9.      Analisis soal
Melalui analisis soal dapat diketahui baik buruknya (mutu) suatu butir soal.
10.  Revisi soal
Apabila hasil analisis menunjukkan adanya butir soal yang jelek, maka butir-butir soal itu perlu direvisi (diperbaiki).
11.  Menentukan soal-soal yang baik
Sebagaimana dikatakan di atas, soal-soal yang telah diujicobakan itu perlu dianalisis untuk dapat diperoleh gambaran tentang tingkat kesulitan, fungsi pengecoh, dan penyebaran jawaban oleh kelompok. Dari data tersebut dapat ditetapkan butir-butir mana yang baik dan mana yang tidak.

12.  Merakit soal menjadi tes
Semua soal yang baik, kalau sudah banyak yang terkumpul dan meliputi semua pokok bahasan serta aspek yang hendak diukur, dapat dirakit menjadi tes yang standar.[6]

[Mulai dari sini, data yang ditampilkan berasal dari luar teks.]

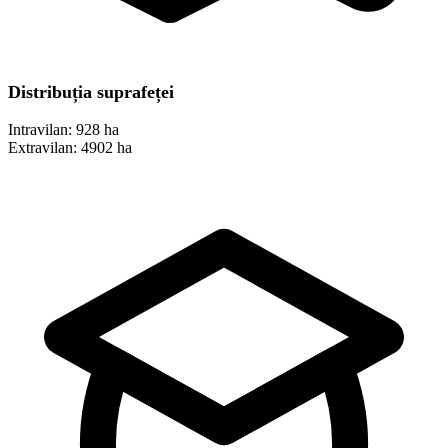
Distribuția suprafeței
Intravilan:
928 ha
Extravilan:
4902 ha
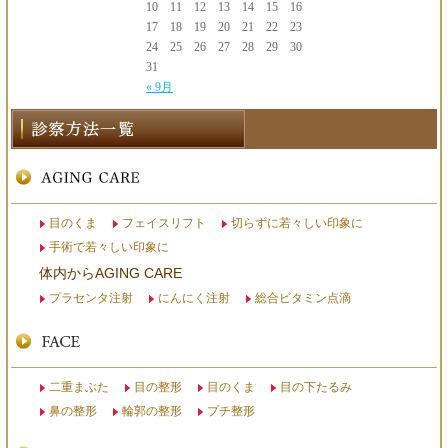
10
11
12
13
14
15
16
17
18
19
20
21
22
23
24
25
26
27
28
29
30
31
« 9月
目のくま
フェイスリフト
切らずに若々しい印象に
手術で若々しい印象に
体内からAGING CARE
プラセンタ注射
にんにく注射
総合ビタミン点滴
二重まぶた
目の整形
目のくま
目の下たるみ
鼻の整形
輪郭の整形
プチ整形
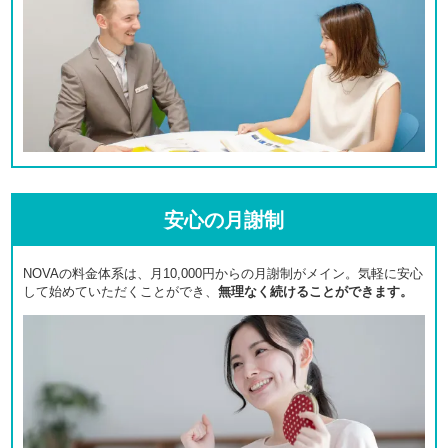
安心の月謝制
NOVAの料金体系は、月10,000円からの月謝制がメイン。気軽に安心
して始めていただくことができ、
無理なく続けることができます。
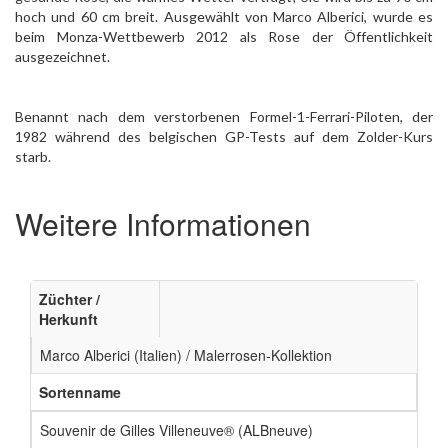
hoch und 60 cm breit. Ausgewählt von Marco Alberici, wurde es
beim Monza-Wettbewerb 2012 als Rose der Öffentlichkeit
ausgezeichnet.
Benannt nach dem verstorbenen Formel-1-Ferrari-Piloten, der
1982 während des belgischen GP-Tests auf dem Zolder-Kurs
starb.
Weitere Informationen
Züchter /
Herkunft
Marco Alberici (Italien) / Malerrosen-Kollektion
Sortenname
Souvenir de Gilles Villeneuve® (ALBneuve)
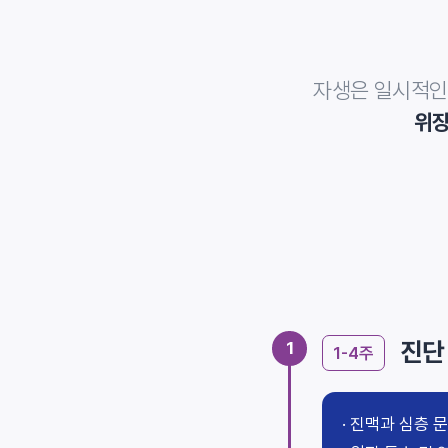
자생은 일시적인
위장
진단
1
1-4주
진맥과 심층 문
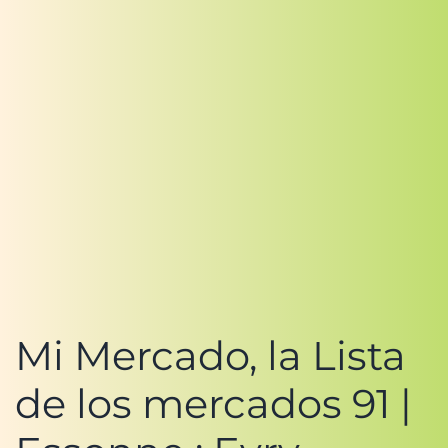
Mi Mercado, la Lista
de los mercados 91 |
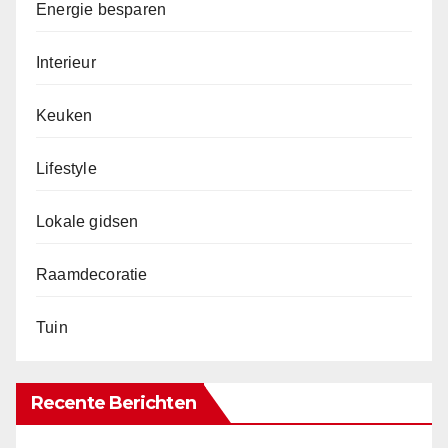
Energie besparen
Interieur
Keuken
Lifestyle
Lokale gidsen
Raamdecoratie
Tuin
Recente Berichten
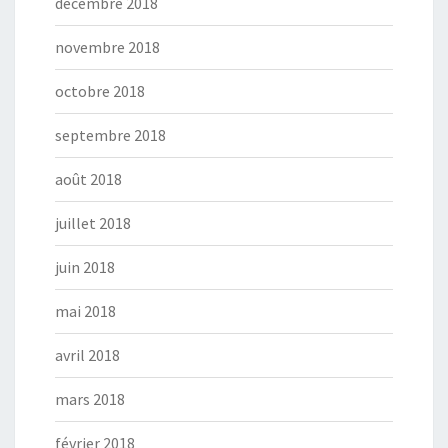
décembre 2018
novembre 2018
octobre 2018
septembre 2018
août 2018
juillet 2018
juin 2018
mai 2018
avril 2018
mars 2018
février 2018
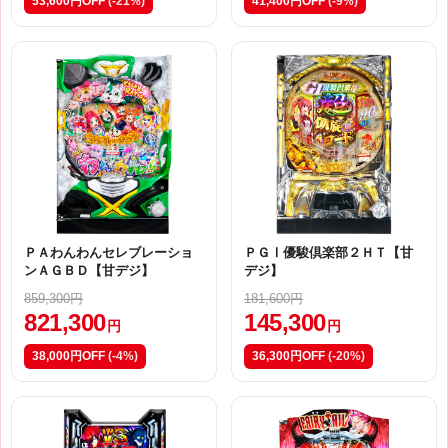
53,600円OFF
(-21%)
41,400円OFF
(-9%)
ＰＡわんわんセレブレーショ
ＰＧⅠ優駿倶楽部２ＨＴ【甘
ンＡＧＢＤ【甘デジ】
デジ】
859,300円
181,600円
821,300
145,300
円
円
38,000円OFF
(-4%)
36,300円OFF
(-20%)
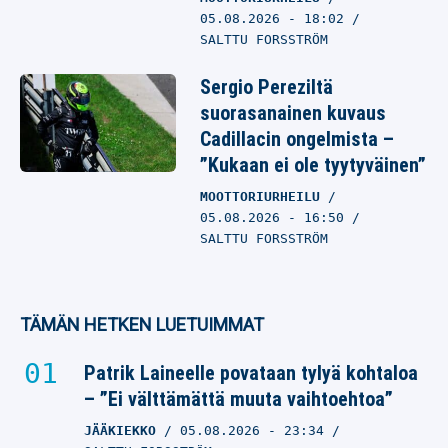
05.08.2026
- 18:02
SALTTU FORSSTRÖM
Sergio Pereziltä
suorasanainen kuvaus
Cadillacin ongelmista –
”Kukaan ei ole tyytyväinen”
MOOTTORIURHEILU
05.08.2026
- 16:50
SALTTU FORSSTRÖM
TÄMÄN HETKEN LUETUIMMAT
Patrik Laineelle povataan tylyä kohtaloa
– ”Ei välttämättä muuta vaihtoehtoa”
JÄÄKIEKKO
05.08.2026
- 23:34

Kemudian, Anas Sudijono merumuskan beberapa prinsip dasar yang perlu dicermati di dalam menyusun tes hasil belajar agar tes tersebut dapat mengukur tujuan instruksional khusus untuk mata pelajaran yang telah diajarkan, atau diharapkan, setelah mereka menyelesaikan suatu unit pengajaran tertentu.
Pertama, tes hasil belajar harus dapat mengukur secara jelas hasil belajar yang telah ditetapkan sesuai dengan tujuan instruksional.
Kedua, butir-butir soal tes hasil belajar harus merupakan sampel yang representatif dari populasi bahan pelajaran yang telah diajarkan.
Ketiga, bentuk soal yang dikeluarkan dalam tes hasil belajar harus dibuat bervariasi.
Keempat, tes hasil belajar harus didesain sesuai dengan kegunaannya untuk memperoleh hasil yang diinginkan.
Kelima, tes hasil belajar harus memiliki reliabilitas yang dapat diandalkan.
Keenam, tes hasil belajar disamping harus dapat  dijadikan alat pengukur keberhasilan belajar siswa, juga harus dapat dijadikan alat untuk mencari informasi yang berguna untuk memperbaiki cara belajar siswa dan cara mengajar guru itu sendiri.[7]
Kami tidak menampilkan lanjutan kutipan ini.